Healthcare analytics firm Advera Health Analytics compared study results for Zinbryta and Avonex and found that the rate of serious side effects was slightly higher for Zinbryta. The new drug, approved by the FDA on Friday, had a 24% rate of serious side effects, versus 21% for Avonex.
The drug has an efficacy edge, however. It's better than Avonex at reducing annual relapse rates and the average number of brain lesions in patients. Zinbryta’s main side effects were tied to skin and subcutaneous disorders including hypersensitivity, infections and infestations, autoimmune conditions and blood and lymphatic disorders.
Biogen declined to comment to FiercePharma about Advera's report. Sanofi did not respond to requests for comment by press time.
There were pros and cons when comparing Zinbryta with existing MS treatments such as Biogen’s Tysabri and Sanofi’s Lemtrada, Advera said. Zinbryta carries a lower risk of autoimmune problems than Lemtrada and a less serious infection risk than Tysabri and Lemtrada. But the drug also shows a greater risk of skin/hypersensitivity reactions than both of the latter treatments, the report said.
Still, Zinbryta’s elevated risk of skin issues could be “a function of the way the drug is administered,” since it’s an injection, not an infusion, Advera’s chief product officer, Robert Kyle, told FiercePharma. “Overall, Zinbryta is looking safer than (Tysabri and Lemtrada),” Kyle said.
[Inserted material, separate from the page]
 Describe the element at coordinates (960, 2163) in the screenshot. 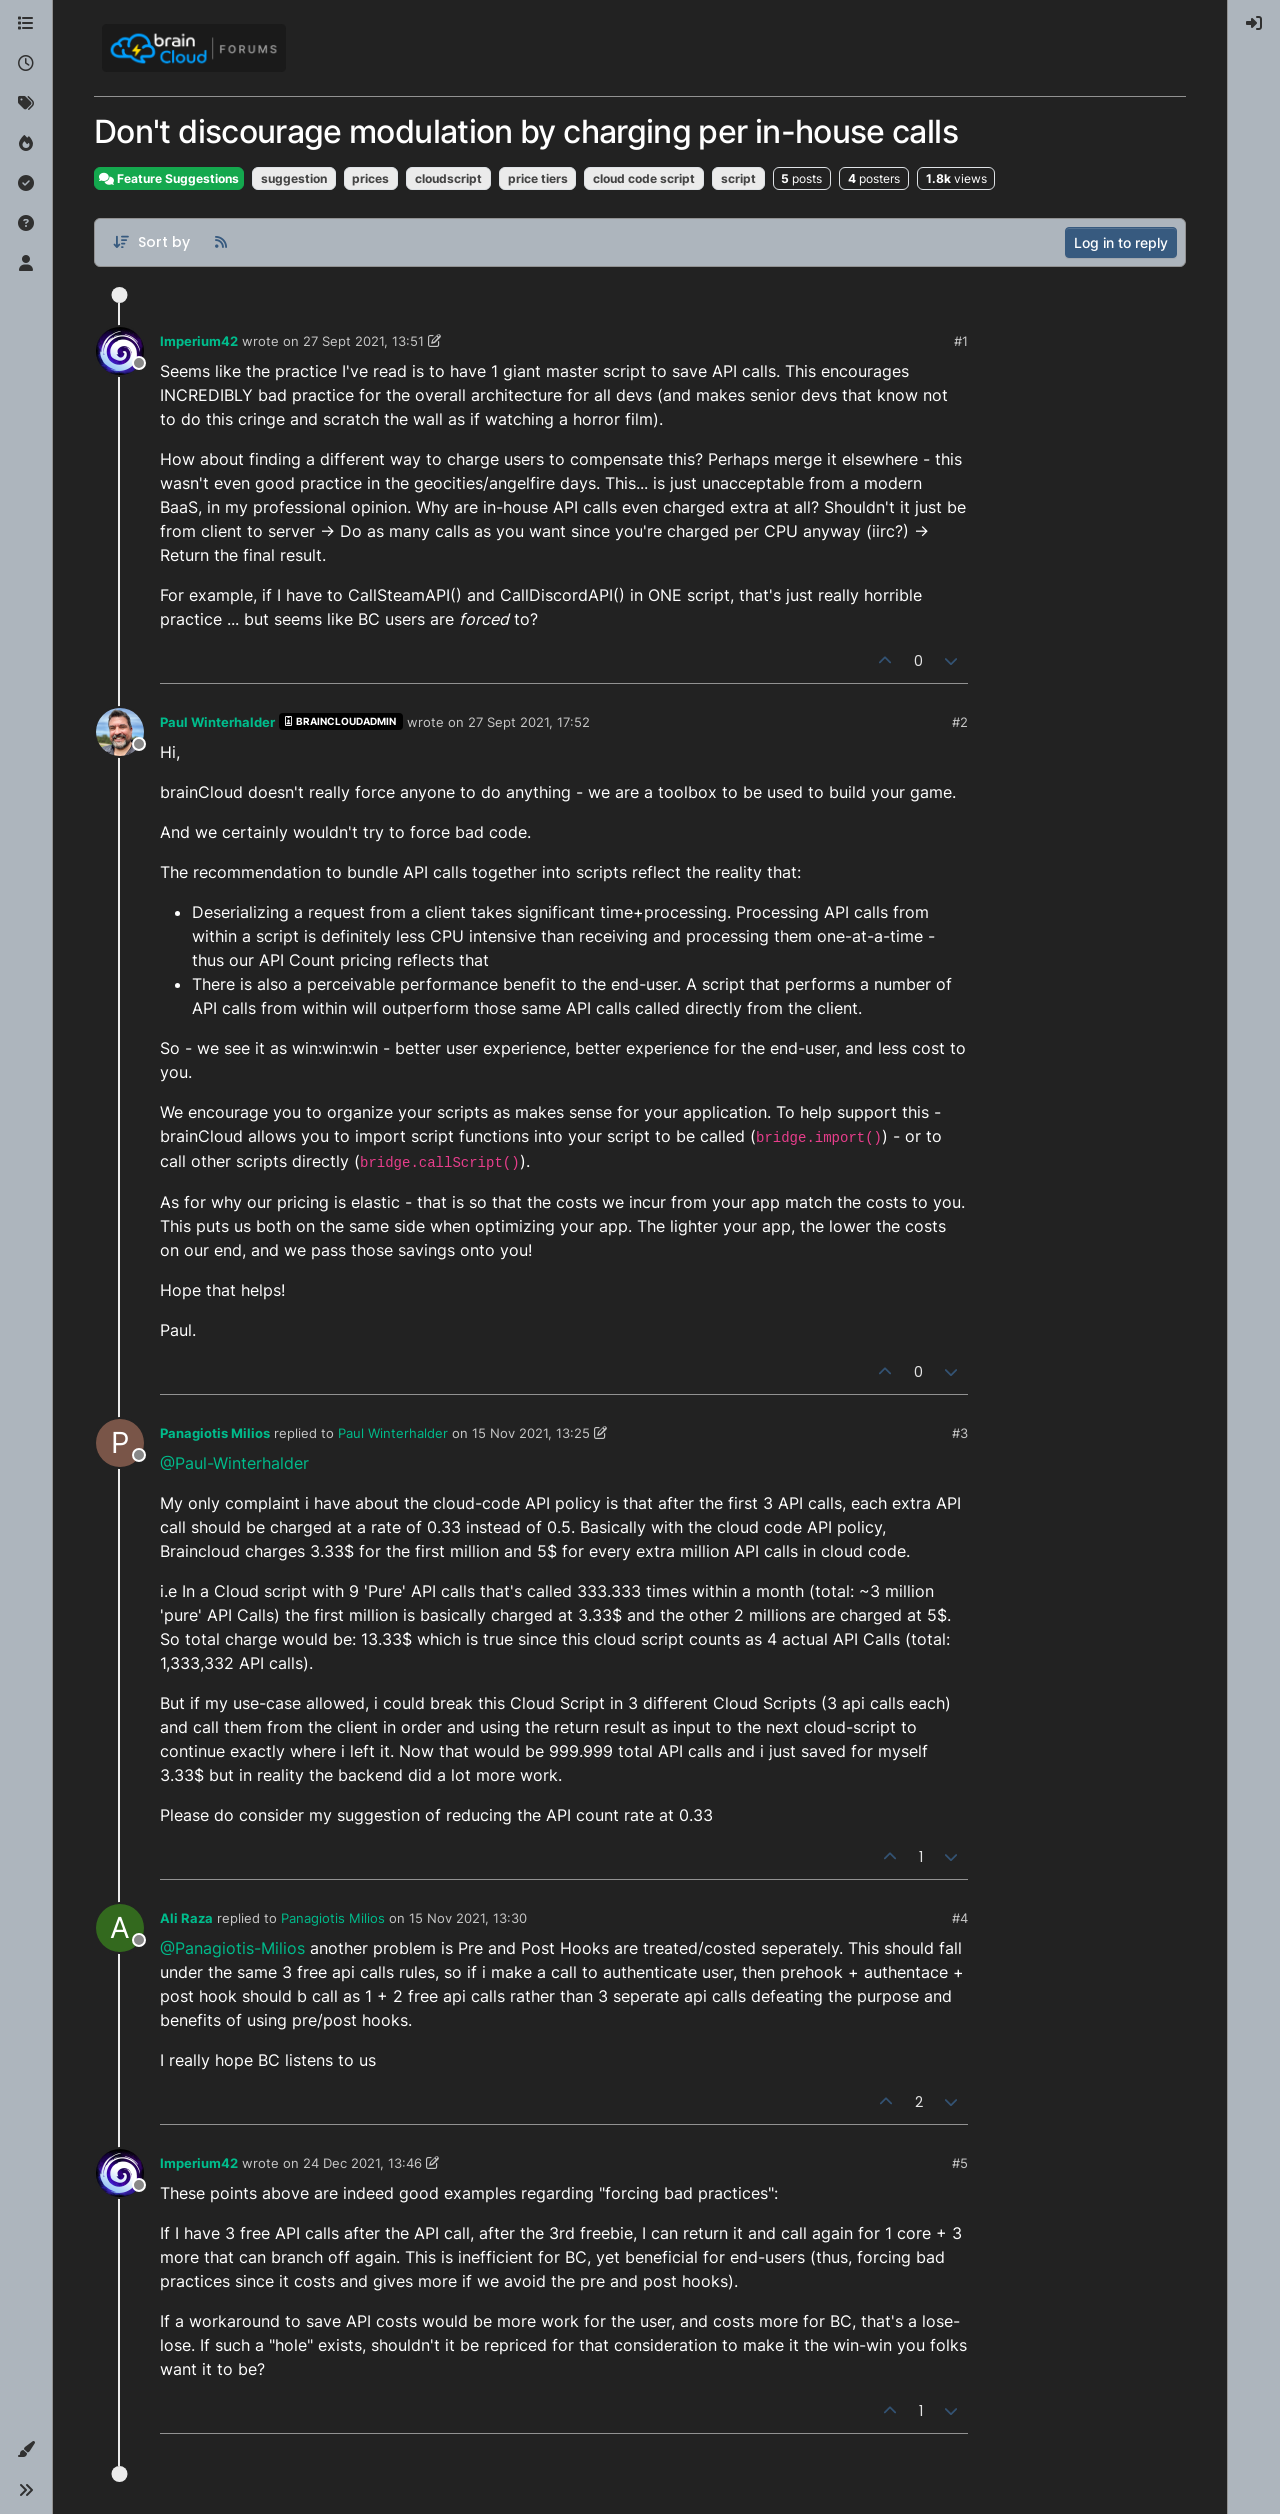 I see `#5` at that location.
After its FDA approval in relapsed MS last week, Biogen is preparing to launch Zinbryta in September, and analysts are forecasting sales of $447 million by 2022. Biogen is counting on that revenue to offset competition from new rivals, including a forthcoming med from Roche ($RHHBY).
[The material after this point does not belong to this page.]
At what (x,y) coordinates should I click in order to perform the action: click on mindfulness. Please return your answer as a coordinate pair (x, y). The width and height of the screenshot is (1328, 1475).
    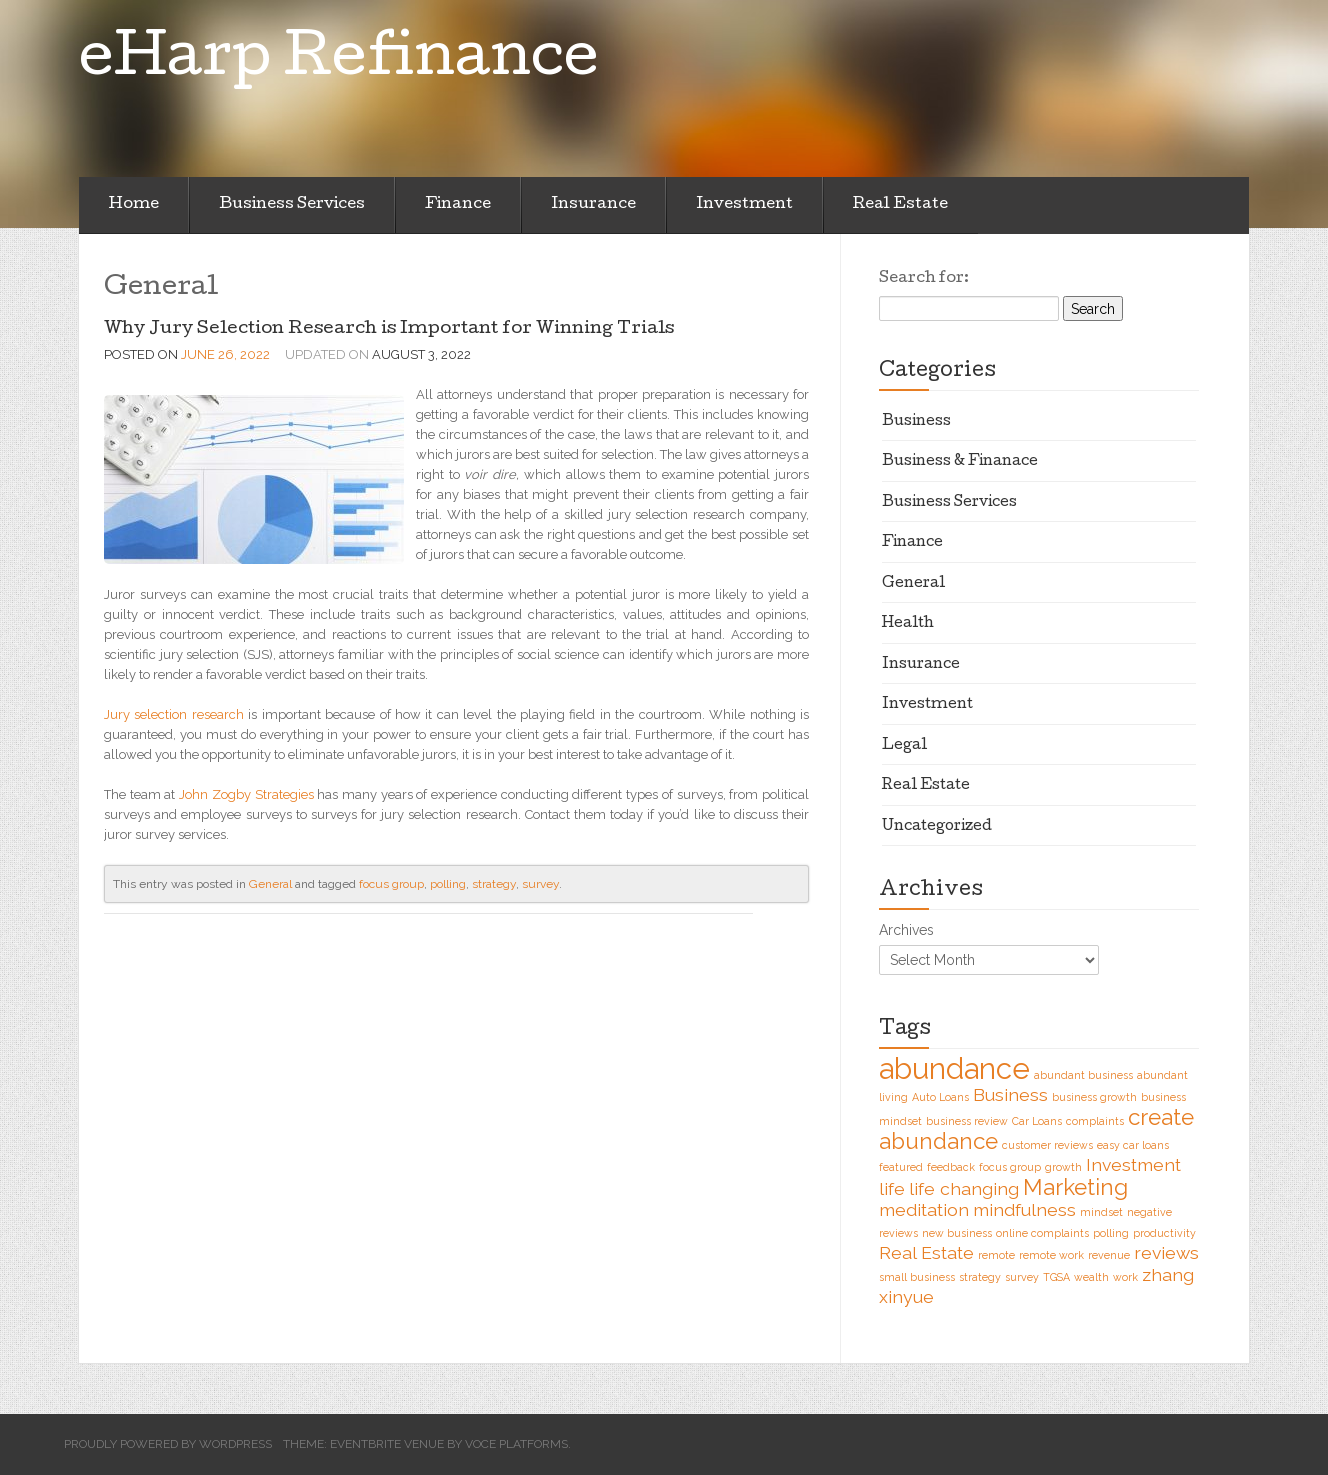     Looking at the image, I should click on (1024, 1209).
Zinbryta's approval came with a black box, though, which could spell trouble for Biogen further down the line. The black box cautions against "severe liver injury, including life-threatening and fatal events" associated with the med, the FDA said in a statement. Regulators are also warning of increased risk of immune conditions, skin reactions and enlarged lymph nodes linked to the drug.
One analyst sees Zinbryta's safety profile as hampering its potential. Serious safety and tolerability issues will make the drug more of a niche product for patients at high risk for PML and others who have already failed other treatments, Leerink analyst Geoffrey Porges wrote earlier this year in a note to clients.